> **TASK DIRECTIONS**
Nothing but a number belongs in the answer: the count of lines below that contain the word "sosial".

**** RECORDS TO PROCESS

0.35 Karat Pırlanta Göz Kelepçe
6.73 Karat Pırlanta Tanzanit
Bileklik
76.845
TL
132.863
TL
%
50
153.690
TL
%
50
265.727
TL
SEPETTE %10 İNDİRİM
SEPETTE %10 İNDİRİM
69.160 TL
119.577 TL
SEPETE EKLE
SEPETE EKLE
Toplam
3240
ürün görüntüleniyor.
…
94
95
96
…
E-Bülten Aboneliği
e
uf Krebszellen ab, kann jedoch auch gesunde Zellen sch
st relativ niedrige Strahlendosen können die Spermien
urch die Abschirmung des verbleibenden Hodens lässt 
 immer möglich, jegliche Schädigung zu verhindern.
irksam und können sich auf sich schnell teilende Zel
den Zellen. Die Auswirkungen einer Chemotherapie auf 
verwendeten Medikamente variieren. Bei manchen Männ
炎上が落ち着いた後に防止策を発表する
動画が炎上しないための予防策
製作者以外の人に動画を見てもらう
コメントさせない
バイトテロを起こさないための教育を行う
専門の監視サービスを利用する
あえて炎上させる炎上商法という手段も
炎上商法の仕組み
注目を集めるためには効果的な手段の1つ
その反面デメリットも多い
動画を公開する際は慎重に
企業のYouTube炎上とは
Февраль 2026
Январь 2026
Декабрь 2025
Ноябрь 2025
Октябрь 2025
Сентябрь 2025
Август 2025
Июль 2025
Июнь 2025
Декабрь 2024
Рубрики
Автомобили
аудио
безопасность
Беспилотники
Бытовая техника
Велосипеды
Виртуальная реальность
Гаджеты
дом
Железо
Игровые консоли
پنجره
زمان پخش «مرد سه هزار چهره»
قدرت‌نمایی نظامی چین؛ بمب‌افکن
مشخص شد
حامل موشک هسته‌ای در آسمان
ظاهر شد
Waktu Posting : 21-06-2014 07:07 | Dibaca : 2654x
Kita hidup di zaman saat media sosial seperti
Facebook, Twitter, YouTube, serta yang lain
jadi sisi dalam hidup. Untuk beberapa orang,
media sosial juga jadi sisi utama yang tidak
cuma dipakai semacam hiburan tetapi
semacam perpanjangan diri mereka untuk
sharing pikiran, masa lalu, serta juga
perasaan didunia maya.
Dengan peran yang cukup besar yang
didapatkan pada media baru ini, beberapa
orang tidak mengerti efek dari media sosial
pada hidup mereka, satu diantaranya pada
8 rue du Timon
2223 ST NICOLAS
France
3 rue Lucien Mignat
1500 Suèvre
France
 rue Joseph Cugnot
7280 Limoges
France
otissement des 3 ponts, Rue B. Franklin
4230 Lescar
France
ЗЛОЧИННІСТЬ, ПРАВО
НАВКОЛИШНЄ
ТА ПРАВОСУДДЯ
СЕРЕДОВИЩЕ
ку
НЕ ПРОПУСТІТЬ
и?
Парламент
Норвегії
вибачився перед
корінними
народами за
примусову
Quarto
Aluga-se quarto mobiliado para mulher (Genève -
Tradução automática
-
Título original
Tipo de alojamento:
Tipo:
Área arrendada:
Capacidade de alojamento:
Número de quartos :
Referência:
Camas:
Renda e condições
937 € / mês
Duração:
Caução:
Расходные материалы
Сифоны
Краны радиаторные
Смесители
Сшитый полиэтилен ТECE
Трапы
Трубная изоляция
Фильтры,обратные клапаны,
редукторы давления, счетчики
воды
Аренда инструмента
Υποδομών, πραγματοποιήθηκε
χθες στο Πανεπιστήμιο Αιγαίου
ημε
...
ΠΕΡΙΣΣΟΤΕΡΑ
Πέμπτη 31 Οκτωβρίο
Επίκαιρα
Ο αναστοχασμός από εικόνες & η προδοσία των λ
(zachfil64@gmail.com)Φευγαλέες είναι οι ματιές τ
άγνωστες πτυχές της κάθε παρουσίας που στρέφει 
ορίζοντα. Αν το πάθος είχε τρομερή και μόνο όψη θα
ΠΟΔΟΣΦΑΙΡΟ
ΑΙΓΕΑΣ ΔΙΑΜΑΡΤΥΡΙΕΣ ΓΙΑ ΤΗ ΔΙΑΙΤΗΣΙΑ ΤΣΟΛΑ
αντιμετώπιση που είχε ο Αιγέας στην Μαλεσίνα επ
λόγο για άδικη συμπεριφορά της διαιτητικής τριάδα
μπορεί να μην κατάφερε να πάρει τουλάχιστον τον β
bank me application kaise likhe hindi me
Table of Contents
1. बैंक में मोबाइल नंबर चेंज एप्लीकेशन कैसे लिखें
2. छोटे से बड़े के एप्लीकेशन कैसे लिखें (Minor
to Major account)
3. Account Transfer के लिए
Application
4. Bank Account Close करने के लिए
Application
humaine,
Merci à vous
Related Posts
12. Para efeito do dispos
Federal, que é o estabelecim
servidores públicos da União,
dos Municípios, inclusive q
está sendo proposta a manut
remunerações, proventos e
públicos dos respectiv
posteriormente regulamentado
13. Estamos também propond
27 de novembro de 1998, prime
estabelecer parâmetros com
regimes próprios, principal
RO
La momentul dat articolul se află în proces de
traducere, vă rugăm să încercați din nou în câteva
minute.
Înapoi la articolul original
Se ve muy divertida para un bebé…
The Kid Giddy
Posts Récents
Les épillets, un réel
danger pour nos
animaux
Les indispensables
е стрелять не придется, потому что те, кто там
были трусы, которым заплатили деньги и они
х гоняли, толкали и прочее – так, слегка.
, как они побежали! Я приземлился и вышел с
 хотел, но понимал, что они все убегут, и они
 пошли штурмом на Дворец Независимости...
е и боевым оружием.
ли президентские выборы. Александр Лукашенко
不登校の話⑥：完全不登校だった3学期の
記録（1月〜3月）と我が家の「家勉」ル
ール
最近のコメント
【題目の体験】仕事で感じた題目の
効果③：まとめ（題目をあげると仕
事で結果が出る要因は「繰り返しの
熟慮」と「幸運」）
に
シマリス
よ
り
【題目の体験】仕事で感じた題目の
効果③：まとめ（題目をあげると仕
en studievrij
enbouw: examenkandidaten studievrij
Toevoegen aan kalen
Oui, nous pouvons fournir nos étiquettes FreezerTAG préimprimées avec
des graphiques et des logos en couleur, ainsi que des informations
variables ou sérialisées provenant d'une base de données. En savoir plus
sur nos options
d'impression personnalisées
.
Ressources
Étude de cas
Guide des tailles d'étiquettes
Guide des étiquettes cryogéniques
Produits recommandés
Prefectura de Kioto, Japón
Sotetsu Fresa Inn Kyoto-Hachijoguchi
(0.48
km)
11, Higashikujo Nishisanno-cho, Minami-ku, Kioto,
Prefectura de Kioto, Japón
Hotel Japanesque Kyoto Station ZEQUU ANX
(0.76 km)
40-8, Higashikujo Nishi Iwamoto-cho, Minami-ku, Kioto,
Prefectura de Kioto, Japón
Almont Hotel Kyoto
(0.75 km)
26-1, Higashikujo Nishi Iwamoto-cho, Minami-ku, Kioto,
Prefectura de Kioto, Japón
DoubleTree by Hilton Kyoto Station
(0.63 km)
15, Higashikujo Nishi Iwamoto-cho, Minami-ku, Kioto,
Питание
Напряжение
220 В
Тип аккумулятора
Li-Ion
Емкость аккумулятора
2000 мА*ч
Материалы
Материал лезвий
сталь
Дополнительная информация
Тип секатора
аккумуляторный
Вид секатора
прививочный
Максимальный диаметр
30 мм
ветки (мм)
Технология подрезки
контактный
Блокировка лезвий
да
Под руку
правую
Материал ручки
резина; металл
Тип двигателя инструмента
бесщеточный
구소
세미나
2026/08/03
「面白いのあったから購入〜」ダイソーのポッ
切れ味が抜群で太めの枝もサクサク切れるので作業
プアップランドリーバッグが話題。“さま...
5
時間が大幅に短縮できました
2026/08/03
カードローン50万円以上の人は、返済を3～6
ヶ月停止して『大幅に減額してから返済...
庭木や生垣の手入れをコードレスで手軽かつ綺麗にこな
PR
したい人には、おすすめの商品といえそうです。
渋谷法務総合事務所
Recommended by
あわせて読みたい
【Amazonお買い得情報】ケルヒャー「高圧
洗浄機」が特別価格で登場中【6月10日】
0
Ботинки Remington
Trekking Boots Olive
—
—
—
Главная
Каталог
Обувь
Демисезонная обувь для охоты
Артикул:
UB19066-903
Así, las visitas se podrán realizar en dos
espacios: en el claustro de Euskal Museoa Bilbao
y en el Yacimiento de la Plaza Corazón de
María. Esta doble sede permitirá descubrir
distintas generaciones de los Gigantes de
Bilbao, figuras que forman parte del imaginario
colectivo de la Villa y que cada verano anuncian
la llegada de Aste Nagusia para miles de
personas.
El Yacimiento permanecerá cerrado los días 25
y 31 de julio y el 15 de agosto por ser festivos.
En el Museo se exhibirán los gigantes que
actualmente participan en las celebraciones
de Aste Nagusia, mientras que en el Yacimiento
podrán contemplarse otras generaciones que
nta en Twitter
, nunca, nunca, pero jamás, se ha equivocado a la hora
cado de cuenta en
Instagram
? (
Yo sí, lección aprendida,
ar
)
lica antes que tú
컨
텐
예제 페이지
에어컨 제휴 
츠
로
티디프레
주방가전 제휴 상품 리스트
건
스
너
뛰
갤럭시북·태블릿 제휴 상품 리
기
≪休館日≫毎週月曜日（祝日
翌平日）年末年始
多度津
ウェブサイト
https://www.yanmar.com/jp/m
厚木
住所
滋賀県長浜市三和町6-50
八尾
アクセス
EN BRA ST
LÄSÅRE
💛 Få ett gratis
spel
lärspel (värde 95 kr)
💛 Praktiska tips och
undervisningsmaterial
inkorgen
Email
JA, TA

********

> **ANSWER FOR THE TASK**
3